Os investigadores mostraram que as suas medições de massa seca concordavam qualitativamente com trabalhos anteriores.

Para além de fornecer a densidade da massa seca, o método da equipa do MIT permite uma maior resolução temporal, que se revelou útil para revelar a dinâmica durante a mitose (divisão celular).

Células também “esvaziam o lixo”

Nas células em mitose, os investigadores utilizaram a sua nova técnica para estudar o que acontece à massa e composição celular durante esse processo.

Num artigo de 2019, Miettinen e Manalis descobriram que a massa flutuante aumenta ligeiramente à medida que a mitose começa.

No entanto, outros estudos que utilizaram microscopia de fase quantitativa sugeriram que as células poderiam reter ou perder massa seca no início da divisão celular.

No novo estudo, a equipa do MIT mediu três tipos de células cancerosas — são mais fáceis de estudar por se dividem com mais frequência do que as células saudáveis.

Para sua surpresa, os investigadores descobriram que a massa seca das células diminui, de facto, quando entram no ciclo de divisão celular. Esta massa é recuperada mais tarde, antes de a divisão estar completa.

Outras experiências revelaram que à medida que as células entram na mitose, aumentam a atividade de um processo chamado exocitose lisossomal.

Os lisossomas são organismos celulares que se decompõem ou reciclam produtos de resíduos celulares, e a exocitose é o processo que utilizam para eliminar quaisquer moléculas que já não sejam necessárias.

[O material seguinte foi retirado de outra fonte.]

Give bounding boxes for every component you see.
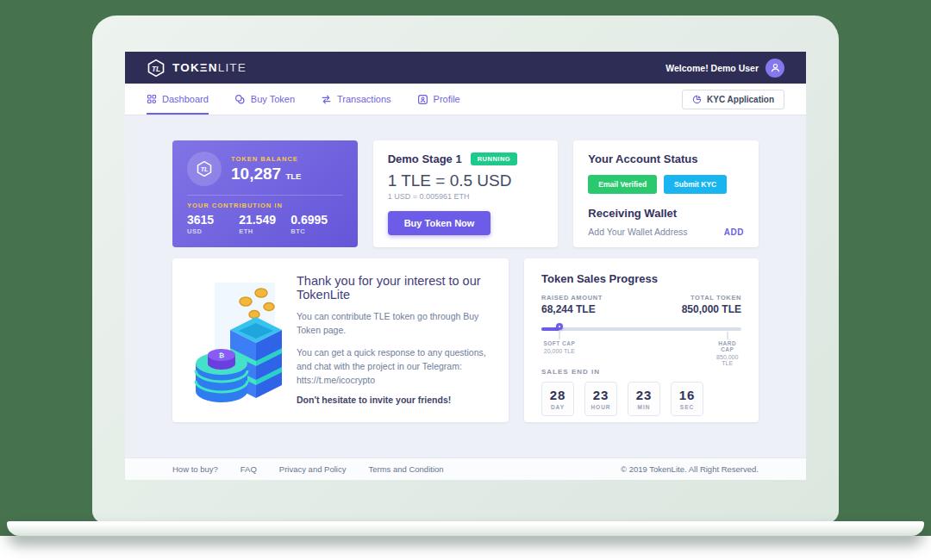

Os investigadores descobriram também que a densidade da massa seca aumenta à medida que as células perdem massa seca, levando-as a acreditar que as células estão a perder moléculas de baixa densidade como os lípidos ou as lipoproteínas.

Os investigadores propuseram a hipótese de que as células utilizam este processo para limpar as moléculas tóxicas antes de se dividirem.

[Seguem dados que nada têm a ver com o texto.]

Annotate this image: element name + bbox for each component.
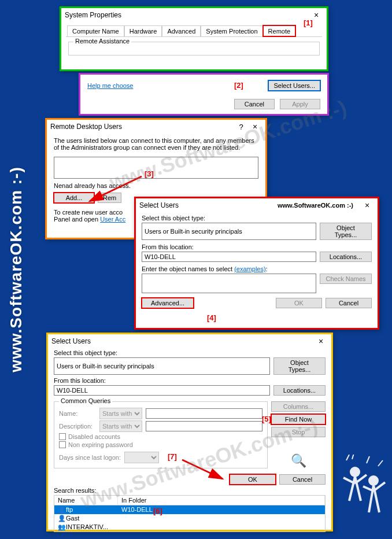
columns-button[interactable]: Columns... <box>271 401 326 412</box>
dialog-title: Select Users <box>51 337 314 345</box>
svg-point-3 <box>368 475 379 486</box>
locations-button[interactable]: Locations... <box>273 385 326 396</box>
object-types-button[interactable]: Object Types... <box>320 223 372 240</box>
desc-value-input[interactable] <box>146 421 262 431</box>
object-type-label: Select this object type: <box>142 215 372 221</box>
marker-2: [2] <box>234 81 243 90</box>
object-type-field[interactable] <box>54 357 270 375</box>
disabled-accounts-label: Disabled accounts <box>68 433 120 440</box>
object-type-label: Select this object type: <box>54 349 326 356</box>
titlebar: System Properties × <box>61 8 327 22</box>
search-results-label: Search results: <box>54 487 326 494</box>
remote-assistance-group: Remote Assistance <box>73 38 131 45</box>
marker-6: [6] <box>153 507 162 515</box>
help-icon[interactable]: ? <box>234 123 248 131</box>
results-header: Name In Folder <box>54 496 325 505</box>
from-location-field[interactable] <box>142 252 316 262</box>
close-icon[interactable]: × <box>248 122 262 131</box>
svg-line-0 <box>90 176 142 201</box>
marker-7: [7] <box>168 452 177 461</box>
object-names-input[interactable] <box>142 274 316 293</box>
marker-4: [4] <box>207 313 216 322</box>
access-note: Nenad already has access. <box>47 181 265 190</box>
name-value-input[interactable] <box>146 408 262 419</box>
select-users-advanced-dialog: Select Users × Select this object type: … <box>46 333 333 531</box>
tab-row: Computer Name Hardware Advanced System P… <box>66 24 322 37</box>
help-bar-dialog: Help me choose Select Users... Cancel Ap… <box>79 73 329 116</box>
col-name[interactable]: Name <box>54 496 118 505</box>
object-type-field[interactable] <box>142 223 316 240</box>
select-users-button[interactable]: Select Users... <box>268 80 320 91</box>
svg-point-2 <box>350 467 360 477</box>
titlebar: Remote Desktop Users ? × <box>47 120 265 134</box>
object-types-button[interactable]: Object Types... <box>273 357 326 375</box>
days-since-label: Days since last logon: <box>59 454 121 461</box>
create-note: To create new user acco <box>54 209 123 216</box>
close-icon[interactable]: × <box>360 201 374 210</box>
name-mode-dropdown[interactable]: Starts with <box>99 408 142 419</box>
titlebar: Select Users × <box>48 334 331 348</box>
user-accounts-link[interactable]: User Acc <box>100 216 125 223</box>
close-icon[interactable]: × <box>314 337 328 346</box>
decorative-figures <box>338 455 390 536</box>
non-expiring-label: Non expiring password <box>68 441 133 448</box>
create-note-2: Panel and open <box>54 216 100 223</box>
non-expiring-checkbox[interactable] <box>59 441 66 448</box>
marker-3: [3] <box>145 169 154 178</box>
marker-1: [1] <box>304 19 313 27</box>
find-now-button[interactable]: Find Now <box>271 414 326 424</box>
check-names-button[interactable]: Check Names <box>320 274 372 284</box>
tab-system-protection[interactable]: System Protection <box>201 25 262 36</box>
cancel-button[interactable]: Cancel <box>234 99 275 109</box>
from-location-label: From this location: <box>54 377 326 384</box>
dialog-title: System Properties <box>65 11 309 19</box>
help-me-choose-link[interactable]: Help me choose <box>87 82 134 89</box>
enter-names-label: Enter the object names to select <box>142 265 234 272</box>
ok-button[interactable]: OK <box>276 298 322 308</box>
disabled-accounts-checkbox[interactable] <box>59 433 66 440</box>
titlebar: Select Users www.SoftwareOK.com :-) × <box>136 198 378 212</box>
side-watermark: www.SoftwareOK.com :-) <box>7 167 25 372</box>
advanced-button[interactable]: Advanced... <box>142 298 194 308</box>
svg-line-1 <box>182 460 223 479</box>
stop-button[interactable]: Stop <box>271 427 326 437</box>
description-label: Description: <box>59 423 96 430</box>
cancel-button[interactable]: Cancel <box>326 298 372 308</box>
days-since-dropdown[interactable] <box>124 452 159 463</box>
tab-computer-name[interactable]: Computer Name <box>67 25 124 36</box>
dialog-title: Remote Desktop Users <box>50 123 234 131</box>
watermark-inline: www.SoftwareOK.com :-) <box>278 202 353 209</box>
locations-button[interactable]: Locations... <box>320 252 372 262</box>
common-queries-group: Common Queries <box>59 397 112 404</box>
description-text: The users listed below can connect to th… <box>47 134 265 154</box>
system-properties-dialog: System Properties × Computer Name Hardwa… <box>60 6 328 71</box>
result-row[interactable]: 👤 ftp W10-DELL <box>54 505 325 514</box>
select-users-dialog: Select Users www.SoftwareOK.com :-) × Se… <box>134 197 379 330</box>
result-row[interactable]: 👥 INTERAKTIV... <box>54 523 325 531</box>
cancel-button[interactable]: Cancel <box>279 474 326 485</box>
arrow-to-ok <box>179 457 237 486</box>
from-location-field[interactable] <box>54 385 270 396</box>
col-folder[interactable]: In Folder <box>118 496 325 505</box>
dialog-title: Select Users <box>139 201 278 209</box>
apply-button[interactable]: Apply <box>280 99 320 109</box>
name-label: Name: <box>59 410 96 417</box>
tab-hardware[interactable]: Hardware <box>124 25 162 36</box>
marker-5: [5] <box>262 415 271 423</box>
arrow-to-add <box>84 173 147 208</box>
result-row[interactable]: 👤 Gast <box>54 514 325 523</box>
tab-advanced[interactable]: Advanced <box>162 25 201 36</box>
desc-mode-dropdown[interactable]: Starts with <box>99 420 142 432</box>
search-icon: 🔍 <box>271 453 326 468</box>
from-location-label: From this location: <box>142 243 372 250</box>
tab-remote[interactable]: Remote <box>263 25 296 36</box>
examples-link[interactable]: (examples) <box>234 265 265 272</box>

“O que estamos a ver é que as células podem estar a tentar deitar fora componentes danificados antes de se dividirem”, realça Miettinen.

Os investigadores especulam que as suas descobertas podem ajudar a explicar porque é que os neurónios, que não se dividem, são mais suscetíveis de acumular proteínas tóxicas como o Tau ou o beta amilóide, que estão ligados ao desenvolvimento da doença de Alzheimer.

A descoberta também pode ser relevante para o estudo do cancro — as células cancerígenas podem expelir alguns medicamentos de quimioterapia utilizando a exocitose, ajudando-as a tornarem-se resistentes aos medicamentos.

Em teoria, prevenir a exocitose antes da divisão celular pode ajudar a tornar as células cancerígenas mais suscetíveis a determinados medicamentos.

“Há doenças em que podemos querer exocitose aumentada, por exemplo em doenças neurodegenerativas, mas depois há doenças como o cancro em que talvez queiramos diminuir a exocitose”, sublinha Miettinen.

“No futuro, se pudéssemos compreender melhor o mecanismo molecular por detrás disto, e encontrar uma forma de o desencadear fora da mitose ou de o prevenir durante a mitose, poderíamos realmente ter um novo interruptor para usar no tratamento de doenças”.